Determining whether a particular set of integrated activities and assets is a business will
often require a significant amount of judgement, particularly for oil and gas companies
and mining companies as illustrated in Example 39.6 below.
Example 39.6: Definition of a business under IFRS 3
Oil and gas company C acquires a single oil exploration area where there are active exploration activities
underway, oil has been found and the company is close to declaring reserves but implementation of the
development plan has not yet commenced.
This may be a business under IFRS 3 as assets and processes have been acquired and a market participant is
capable of producing outputs by integrating these with its own inputs and processes.
Mining company D acquires a development stage mine, including all inputs (i.e. employees, mineral reserve
and property, plant and equipment) and processes (i.e. exploration and evaluation processes e.g. active drilling
programmes etc.) that are required to generate output.
This meets the definition of a business under IFRS 3 because it includes inputs and processes even though
there are currently no outputs.
Oil and gas company E acquires a group of pipelines (or a fleet of oil or gas tankers) used for transporting
gas on behalf of customers and the employees responsible for operational, maintenance and administrative
tasks transfer to the buyer.
This meets the definition of a business under IFRS 3 because it includes inputs, processes and outputs.

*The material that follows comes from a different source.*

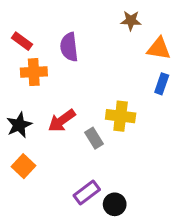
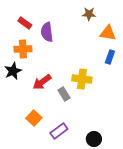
red rectangle: (22, 41) -> (25, 23), moved
black star: (19, 125) -> (13, 71), moved
orange square: (24, 166) -> (34, 118), moved
black circle: (115, 204) -> (94, 139), moved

Mining company F acquires a mine that was abandoned 10 years ago. There are no activities currently
occurring at the mine. The company plans to perform new geological and geophysical survey to determine
whether sufficient economic reserves are present.
The abandoned mine does not meet the definition of a business because there are no processes acquired in
addition to the assets purchased.
Oil and gas company G acquires a producing oil field, but the seller’s on-site staff will not transfer to the
buyer. Instead, oil and gas company G will enter into maintenance and oil field services contracts with
different contractors.
A business need not include all of the inputs or processes that the seller used in operating that business if
market participants are capable of continuing to produce outputs. If market participants can easily outsource
processes to contractors then the oil field would be a business under IFRS 3.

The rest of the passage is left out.